I bowed to her, and stood waiting for what might follow, the Captain near me.
The Count, turning toward me for an instant to show it was I he addressed, but fixing his gaze again upon his wife and keeping it there while he continued speaking to me, delivered himself thus, with mocking irony:
"Monsieur, I will not be so trifling or so churlish as to keep you in doubt regarding your fate. In this chateau, where the right of doom lies in me, you have been, by plain evidence and your own confession, guilty of the murder of two men. As to what other and worse crimes you have intended, I say nothing. What you have done is already too much. There is only one sufficient punishment. You may thank me for granting you time of preparation. I will give you two days—a liberal allowance, you will admit—during which you shall be lodged in a secure place, where in solitude and quiet you may put yourself in readiness for death."
The Countess rose with a cry, "No, no!" Her face and voice were charged with something so much more than mere compassion, that I forgot my doom in a wild sweet exultation. At what he perceived, the Count uttered a fierce, dismayed ejaculation. The Captain looked at once triumphant and resentful.
"It is enough!" cried the Count hoarsely. "The truth is clear!"

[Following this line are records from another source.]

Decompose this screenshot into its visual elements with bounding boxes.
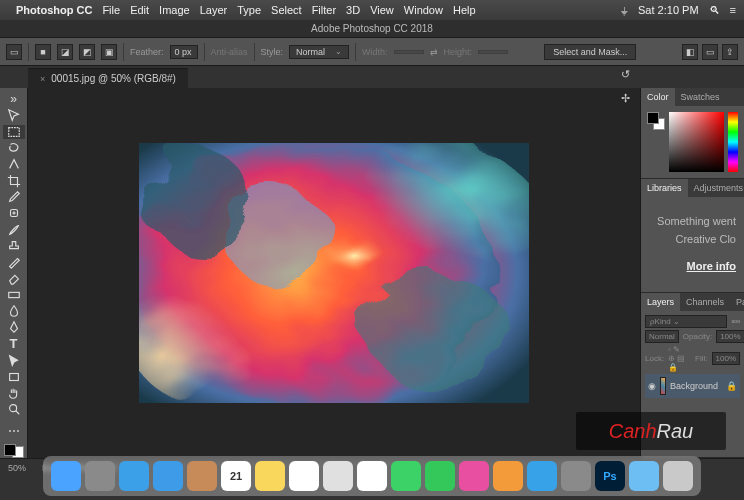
lock-icons[interactable]: ▫ ✎ ⊕ ▤ 🔒 xyxy=(668,345,687,372)
search-icon[interactable]: ▭ xyxy=(702,44,718,60)
history-panel-icon[interactable]: ↺ xyxy=(617,66,633,82)
tab-swatches[interactable]: Swatches xyxy=(675,88,726,106)
properties-panel-icon[interactable]: ✢ xyxy=(617,90,633,106)
dock-finder[interactable] xyxy=(51,461,81,491)
menu-layer[interactable]: Layer xyxy=(200,4,228,16)
select-and-mask-button[interactable]: Select and Mask... xyxy=(544,44,636,60)
tab-libraries[interactable]: Libraries xyxy=(641,179,688,197)
share-icon[interactable]: ⇪ xyxy=(722,44,738,60)
fill-label: Fill: xyxy=(695,354,707,363)
selection-new-icon[interactable]: ■ xyxy=(35,44,51,60)
history-brush-tool[interactable] xyxy=(3,255,25,269)
tab-layers[interactable]: Layers xyxy=(641,293,680,311)
quick-select-tool[interactable] xyxy=(3,157,25,171)
selection-add-icon[interactable]: ◪ xyxy=(57,44,73,60)
color-swatches[interactable] xyxy=(4,444,24,458)
selection-sub-icon[interactable]: ◩ xyxy=(79,44,95,60)
tool-preset-icon[interactable]: ▭ xyxy=(6,44,22,60)
tab-color[interactable]: Color xyxy=(641,88,675,106)
menu-edit[interactable]: Edit xyxy=(130,4,149,16)
marquee-tool[interactable] xyxy=(3,125,25,139)
dock-photos[interactable] xyxy=(357,461,387,491)
brush-tool[interactable] xyxy=(3,222,25,236)
tab-paths[interactable]: Paths xyxy=(730,293,744,311)
menu-view[interactable]: View xyxy=(370,4,394,16)
color-field[interactable] xyxy=(669,112,724,172)
feather-field[interactable]: 0 px xyxy=(170,45,198,59)
move-tool[interactable] xyxy=(3,108,25,122)
fill-field[interactable]: 100% xyxy=(712,352,740,365)
lock-icon: 🔒 xyxy=(726,381,737,391)
menu-select[interactable]: Select xyxy=(271,4,302,16)
eyedropper-tool[interactable] xyxy=(3,190,25,204)
path-select-tool[interactable] xyxy=(3,353,25,367)
canvas-area[interactable] xyxy=(28,88,640,458)
panel-color-swatches[interactable] xyxy=(647,112,665,130)
opacity-field[interactable]: 100% xyxy=(716,330,744,343)
tab-adjustments[interactable]: Adjustments xyxy=(688,179,744,197)
tab-channels[interactable]: Channels xyxy=(680,293,730,311)
gradient-tool[interactable] xyxy=(3,288,25,302)
hand-tool[interactable] xyxy=(3,386,25,400)
type-tool[interactable]: T xyxy=(3,336,25,351)
dock-trash[interactable] xyxy=(663,461,693,491)
workspace-icon[interactable]: ◧ xyxy=(682,44,698,60)
more-info-link[interactable]: More info xyxy=(649,258,736,276)
menu-3d[interactable]: 3D xyxy=(346,4,360,16)
menu-file[interactable]: File xyxy=(102,4,120,16)
dock-mail[interactable] xyxy=(153,461,183,491)
layer-thumbnail[interactable] xyxy=(660,377,666,395)
dock-calendar[interactable]: 21 xyxy=(221,461,251,491)
dock-ibooks[interactable] xyxy=(493,461,523,491)
dock-notes[interactable] xyxy=(255,461,285,491)
dock-itunes[interactable] xyxy=(459,461,489,491)
dock-folder[interactable] xyxy=(629,461,659,491)
document-canvas[interactable] xyxy=(139,143,529,403)
close-tab-icon[interactable]: × xyxy=(40,74,45,84)
blend-mode-select[interactable]: Normal xyxy=(645,330,679,343)
watermark-part2: Rau xyxy=(657,420,694,443)
eraser-tool[interactable] xyxy=(3,271,25,285)
menu-type[interactable]: Type xyxy=(237,4,261,16)
layer-filter-select[interactable]: ρKind ⌄ xyxy=(645,315,727,328)
lasso-tool[interactable] xyxy=(3,141,25,155)
spotlight-icon[interactable]: 🔍︎ xyxy=(709,4,720,16)
menu-image[interactable]: Image xyxy=(159,4,190,16)
visibility-icon[interactable]: ◉ xyxy=(648,381,656,391)
shape-tool[interactable] xyxy=(3,370,25,384)
dock-facetime[interactable] xyxy=(425,461,455,491)
menu-filter[interactable]: Filter xyxy=(312,4,336,16)
edit-toolbar-icon[interactable]: ⋯ xyxy=(3,424,25,438)
zoom-level[interactable]: 50% xyxy=(8,463,26,473)
healing-tool[interactable] xyxy=(3,206,25,220)
window-titlebar: Adobe Photoshop CC 2018 xyxy=(0,20,744,38)
selection-intersect-icon[interactable]: ▣ xyxy=(101,44,117,60)
clock[interactable]: Sat 2:10 PM xyxy=(638,4,699,16)
hue-slider[interactable] xyxy=(728,112,738,172)
layer-item-background[interactable]: ◉ Background 🔒 xyxy=(645,374,740,398)
zoom-tool[interactable] xyxy=(3,402,25,416)
swap-icon[interactable]: ⇄ xyxy=(430,47,438,57)
menu-help[interactable]: Help xyxy=(453,4,476,16)
stamp-tool[interactable] xyxy=(3,239,25,253)
dock-launchpad[interactable] xyxy=(85,461,115,491)
dock-appstore[interactable] xyxy=(527,461,557,491)
dock-safari[interactable] xyxy=(119,461,149,491)
dock-maps[interactable] xyxy=(323,461,353,491)
dock-photoshop[interactable]: Ps xyxy=(595,461,625,491)
dock-messages[interactable] xyxy=(391,461,421,491)
crop-tool[interactable] xyxy=(3,173,25,187)
style-select[interactable]: Normal xyxy=(289,45,349,59)
collapse-icon[interactable]: » xyxy=(3,92,25,106)
dock-reminders[interactable] xyxy=(289,461,319,491)
document-tab[interactable]: × 00015.jpg @ 50% (RGB/8#) xyxy=(28,68,188,88)
filter-icon[interactable]: ▫▫▫ xyxy=(731,317,740,326)
menu-window[interactable]: Window xyxy=(404,4,443,16)
pen-tool[interactable] xyxy=(3,320,25,334)
app-name[interactable]: Photoshop CC xyxy=(16,4,92,16)
blur-tool[interactable] xyxy=(3,304,25,318)
dock-contacts[interactable] xyxy=(187,461,217,491)
menu-extra-icon[interactable]: ≡ xyxy=(730,4,736,16)
wifi-icon[interactable]: ⏚ xyxy=(621,4,628,16)
dock-preferences[interactable] xyxy=(561,461,591,491)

He motioned me away, and the Captain pushed me back into the little room, quickly fastening the door. But my feeling was still one of ecstasy rather than horror, for still I saw the Countess's tender eyes in grief for me, still saw her arms reaching out toward me, still heard her voice full of wild protest at my sentence. It was to surprise her real feelings that she had been brought to hear, in my presence, my doom pronounced; and my window had been obstructed that our confrontation might be as sudden to me as to her, lest by a prepared look I might put her on her guard. This it was that the Captain had suggested, and excellently it had served. That moment's revelation of her heart, though it brought such sweetness into my soul, could only make her fate worse and my sentence irrevocable.
CHAPTER XI.
THE RAT-HOLE AND THE WATER-JUG
I had not been back in the little room a minute, when it occurred to me to reach through the window and displace the obstruction. I was in time to see the Countess escorted back across the court-yard by her husband. This could mean only that she was again to occupy her prison in the tower. I was glad at least to know where she was, that I might imagine her in her surroundings, of which I had obtained so brief a glimpse.